The Polk County Sheriff’s Department in Florida sent out a stark warning to residents this week as Hurricane Irma churns toward the peninsula: Some of those seeking aid at local shelters could face jail instead—or be barred altogether.
“If you go to a shelter for #Irma and you have a warrant, we’ll gladly escort you to the safe and secure shelter called the Polk County Jail,” the department wrote on Twitter Wednesday. Minutes earlier, the account had warned that officers would be stationed at every shelter and that “sex offenders/predators” would not be allowed in.

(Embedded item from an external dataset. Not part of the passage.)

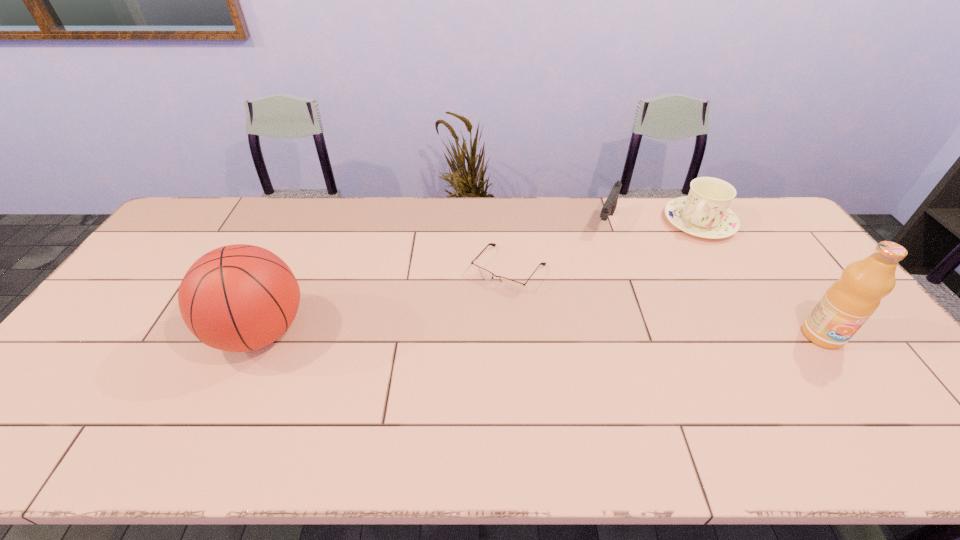 Where is `vacant space on the desktop that is between the basketball and the fruit juice and is positioned at the barrel of the third object from right to left`? This screenshot has width=960, height=540. vacant space on the desktop that is between the basketball and the fruit juice and is positioned at the barrel of the third object from right to left is located at coordinates (552, 334).

Locate an element on the screen. The height and width of the screenshot is (540, 960). vacant spot on the desktop that is between the basketball and the fruit juice and is positioned on the handle side of the chinaware is located at coordinates (610, 334).

The height and width of the screenshot is (540, 960). What are the coordinates of `vacant space on the desktop that is between the basketball and the fruit juice and is positioned on the front-facing side of the third nearest object` in the screenshot? It's located at (457, 333). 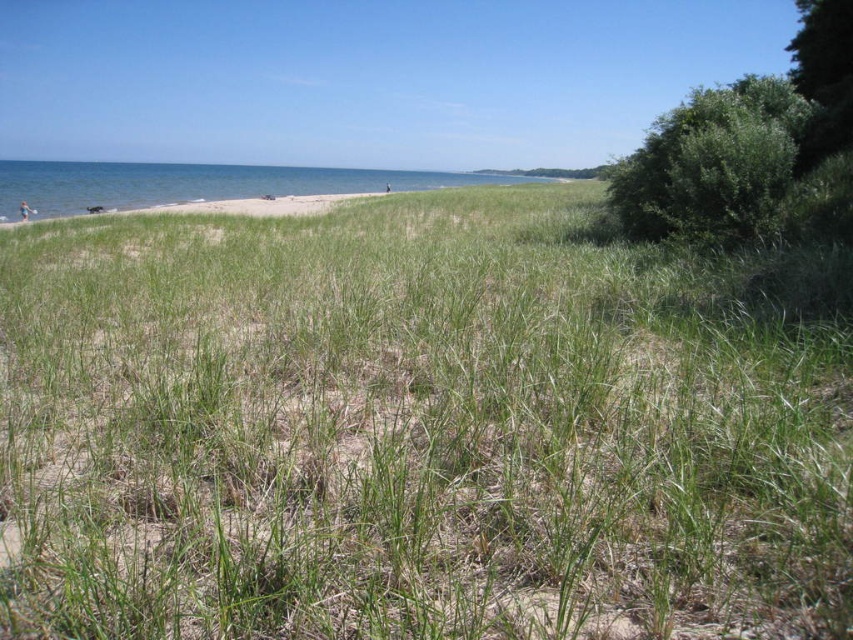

If you go to a shelter for #Irma and you have a warrant, we'll gladly escort you to the safe and secure shelter called the Polk County Jail https://t.co/Qj5GX9XQBi
— Polk County Sheriff (@PolkCoSheriff) September 6, 2017
It was a striking message for a law-enforcement agency to deliver as a potentially cataclysmic disaster nears: that whether a person can seek refuge in an evacuation shelter depends on his or her criminal status. Not only could the department’s policy put residents’ safety in severe jeopardy—if they avoid shelters as a result, or are turned away—but the tweets effectively divide the community into those who are worth saving and those who aren’t.
Seth Stoughton, a University of South Carolina law professor who specializes in policing issues, said he was stunned when he read the warnings.
“If you believe, as I do, that sanctity of human life is the single most important priority for policing—that public safety is at the core of policing—then discouraging people from going to shelters because they have a warrant is a betrayal of those fundamental values,” he told me.